To make sense of unparenthesized expressions, we depend on two ideas: precedence and
associativity. For this problem, we will only consider the operations of exponentiation ('^'),
multiplication ('*'), division ('/'), addition ('+'), and subtraction ('-').
There are three levels of precedence. Exponentiation has the highest precedence,
multiplication and division have the middle level of precedence,
and addition and subtraction have the lowest level of precedence.
Unless overridden by parentheses, an operator with a higher level of precedence is executed before an
operator with a lower level of precedence. For example, "a+b*c" means "a+(b*c)", and "d^e/f" means
The order of execution among unparenthesized operators at the same level of precedence is determined by associativity.

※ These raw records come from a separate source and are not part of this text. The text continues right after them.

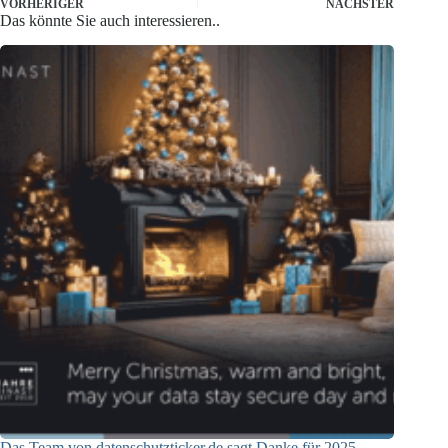
VORHERIGER
NÄCHSTER
Das könnte Sie auch interessieren..
Das Team von datenschutzticker.de sagt Danke für 2025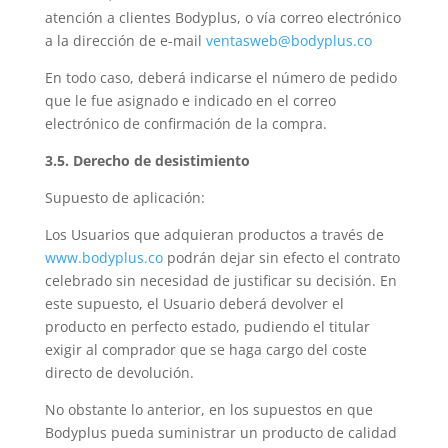
atención a clientes Bodyplus, o vía correo electrónico
a la dirección de e-mail
ventasweb@bodyplus.co
En todo caso, deberá indicarse el número de pedido
que le fue asignado e indicado en el correo
electrónico de confirmación de la compra.
3.5. Derecho de desistimiento
Supuesto de aplicación:
Los Usuarios que adquieran productos a través de
www.bodyplus.co
podrán dejar sin efecto el contrato
celebrado sin necesidad de justificar su decisión. En
este supuesto, el Usuario deberá devolver el
producto en perfecto estado, pudiendo el titular
exigir al comprador que se haga cargo del coste
directo de devolución.
No obstante lo anterior, en los supuestos en que
Bodyplus pueda suministrar un producto de calidad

Exponentiation is right associative, meaning that, when there are several exponentiation operators, the rightmost is
executed first. For example, "a^b^c" means "a^(b^c)". Division and subtraction are left associative, meaning that, when
there are several divisions or several subtractions, the leftmost is executed first. For example, "a-b-c" means "(a-b)-c".

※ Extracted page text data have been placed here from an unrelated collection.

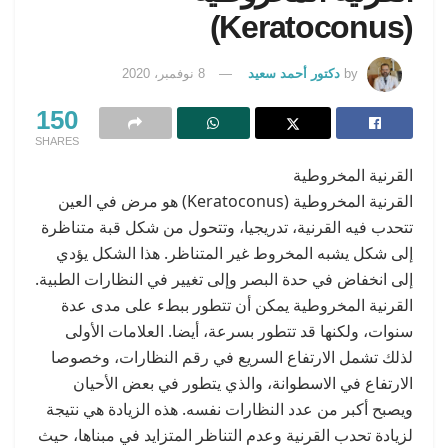
(Keratoconus)
by
دكتور أحمد سعيد
8 نوفمبر، 2020
150
SHARES
القرنية المخروطية
القرنية المخروطية (Keratoconus) هو مرض في العين
تتحدب فيه القرنية، تدريجيا، وتتحول من شكل قبة متناظرة
إلى شكل يشبه المخروط غير المتناظر. هذا الشكل يؤدي
إلى انخفاض في حدة البصر وإلى تغيير في النظارات الطبية.
القرنية المخروطية يمكن أن تتطور ببطء على مدى عدة
سنوات، ولكنها قد تتطور بسرعة، أيضا. العلامات الأولى
لذلك تشمل الارتفاع السريع في رقم النظارات، وخصوصا
الارتفاع في الاسطوانة، والذي يتطور في بعض الأحيان
ويصبح أكبر من عدد النظارات نفسه. هذه الزيادة هي نتيجة
لزيادة تحدب القرنية وعدم التناظر المتزايد في مبناها، حيث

Multiplication and addition are associative, meaning that, when there are several
multiplication operators or several addition operators, it doesn't matter which one is executed first.

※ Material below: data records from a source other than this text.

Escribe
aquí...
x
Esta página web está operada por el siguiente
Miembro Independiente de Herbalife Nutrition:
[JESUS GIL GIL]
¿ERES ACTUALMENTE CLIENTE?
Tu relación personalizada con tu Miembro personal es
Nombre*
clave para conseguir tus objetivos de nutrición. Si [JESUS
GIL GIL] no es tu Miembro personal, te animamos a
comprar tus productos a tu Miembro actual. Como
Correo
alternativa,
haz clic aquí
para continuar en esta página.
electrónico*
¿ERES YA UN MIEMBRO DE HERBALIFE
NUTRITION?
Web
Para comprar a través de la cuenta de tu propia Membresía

For example, "a*b*c" can mean either "(a*b)*c" or "a*(b*c)" because the two parenthesizations are equivalent.
When mixing different unparenthesized operators at the same level of precedence, either multiplication and division or
addition and subtraction, the interplay between associativity and left associativity is complicated.
The operators can be executed in any order as long as each division or subtraction is executed before
the operator to its immediate right.
For example, "a*b/c*d" can mean "((a*b)/c)*d" or "(a*(b/c))*d" or "a*((b/c)*d)" but not "(a*b)/(c*d)" or "a*(b/(c*d))".
Similarly, "a-b+c-d" can mean "((a-b)+c)-d" or "(a-b)+(c-d)" but not "a-((b+c)-d)" or "a-(b+(c-d))" or "(a-(b+c))-d".
You will be given a fully parenthesized expression as a String expr satisfying the following grammar:
<expr> = <lowercase letter>
| "(" <expr> <op> <expr> ")"
<op> = "^" | "*" | "/" | "+" | "-"
No letter will be used more than once in the same expression.
Your task is to remove all unnecessary parentheses and return the resulting expression, also as a String.
The expression cannot be changed in any way other than removing parentheses. For example, "(a-(b+c))" cannot be changed
to "a-b-c". Similarly, you should make no use of algebraic laws other than those described above. For example,
"(a-(b-(c-d)))" cannot be changed to "a-(b-c)-d".